接下来的时间里,沐槿衣没有再多提起唐小软,蓝婧的话她似是听进去了,每日只是安心休养身体,可蓝婧心中明白,沐槿衣这样做只不过是为了令她安心,她根本不会放弃追查真相的脚步,而这真相,自然也包括突然投敌的唐小软。
三天之后,沐槿衣的身体算是彻底恢复了,这一日吃过早餐,蓝婧也不多说,默默地就回房去收拾行李,末了,将背包往沐槿衣身前一丢。
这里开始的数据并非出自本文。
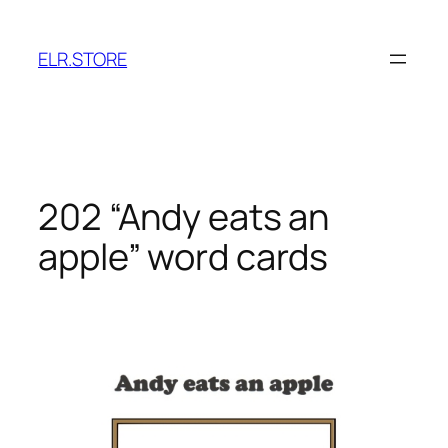
Skip
to
ELR.STORE
content
202 “Andy eats an
apple” word cards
沐槿衣呆住了,半晌方低声道:“蓝姐,对不起,我总是辜负你的好意。”
蓝婧望着窗外,闻言只是淡笑。“都是自找的,你对不起什么?”
沐槿衣迟疑难言,一抬眼便看到耀眼的朝阳下,蓝婧那一贯妩媚动人的眼睛如今黯然失色,她心中难受,很想对她说蓝姐,你不要再这样对我好了,我欠你的,一辈子都还不了。可是望着蓝婧平静中难掩忧伤的眼神,她却又怎么也说不出口了。
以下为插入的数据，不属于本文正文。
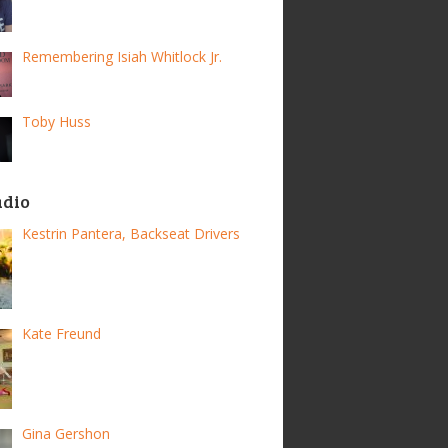
Remembering Isiah Whitlock Jr.
Toby Huss
adio
Kestrin Pantera, Backseat Drivers
Kate Freund
Gina Gershon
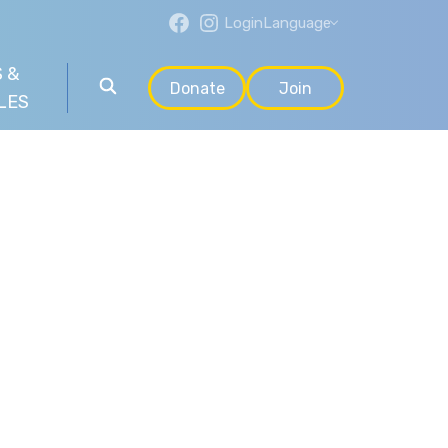
Login
Language
 &
Donate
Join
LES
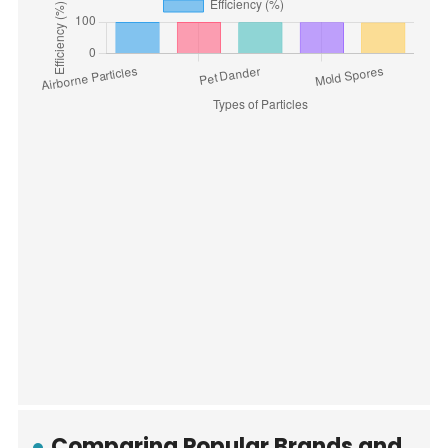
Comparing Popular Brands and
蓝婧捡起背包替沐槿衣背好,忽然像变戏法一样又拉出来另一个背包,拍一拍,扬眉一笑。
“蓝姐,你……”一声蓝姐喊出,沐槿衣已然明白了,蓝婧她这是打算陪她一起,一起踏上这前途生死难卜的旅程。她心中忽然慌乱起来,总觉得哪里不太对劲,又或许是长期杀手生涯令她直觉地嗅到了不安的气息,她试图阻止蓝婧:“这太危险了。”
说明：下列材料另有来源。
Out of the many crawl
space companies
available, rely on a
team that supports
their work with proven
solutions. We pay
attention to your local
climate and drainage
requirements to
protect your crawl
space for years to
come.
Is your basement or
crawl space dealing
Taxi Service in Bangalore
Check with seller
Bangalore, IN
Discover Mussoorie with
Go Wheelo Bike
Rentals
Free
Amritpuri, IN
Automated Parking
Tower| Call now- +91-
“没有我你才会危险。”蓝婧笑道,背好行李便推着沐槿衣出门。“好了,别啰嗦,我已经找到绕过那片鬼树林的路了,你跟着我就是。”
沐槿衣抿抿唇,知道蓝婧主意已决,自己必然是拦她不住,只好跟了上去。
蓝婧不知从哪里搞来一张地图,是沐槿衣先前从未见过的,问她她也不肯多说,只指着地图上一条红色的虚线道:“看见没,我们就从这里绕过去,我打听过了,这里的山底打了一条隧道,一般人是不知道的,只有这里的原住民才知道。”
她一说原住民,沐槿衣顿时想到那女店主南彩云,更是联想到那日蓝婧与南彩云之间的所谓交易,不禁问道:“蓝姐,你上次,到底是答应她什么事了?”
蓝婧知道瞒也瞒不住,索性实话实说:“那女人是个毒枭,手底下门路不少,不过前阵子被另一个马来西亚的毒枭挑了盘子,断了不少财路。我答应她会帮她做得干净点。”
沐槿衣微微沉思,目露迟疑。“只是这样吗?”
蓝婧一怔,“槿槿。”
沐槿衣叹道:“蓝姐,事到如今,你又何必再瞒我?”虽然还不知道是什么,可是她可以断定南彩云能放她走绝不会仅仅为这一桩事。没错,蓝婧的暗杀手段确实道上有名,可还不不至于镇得住以毒蛊杀人手段闻名的黑苗毒枭。
蓝婧默然不语,沐槿衣想到的,她自然也能想到,只是她并不打算告诉她真相,至少,现在不想。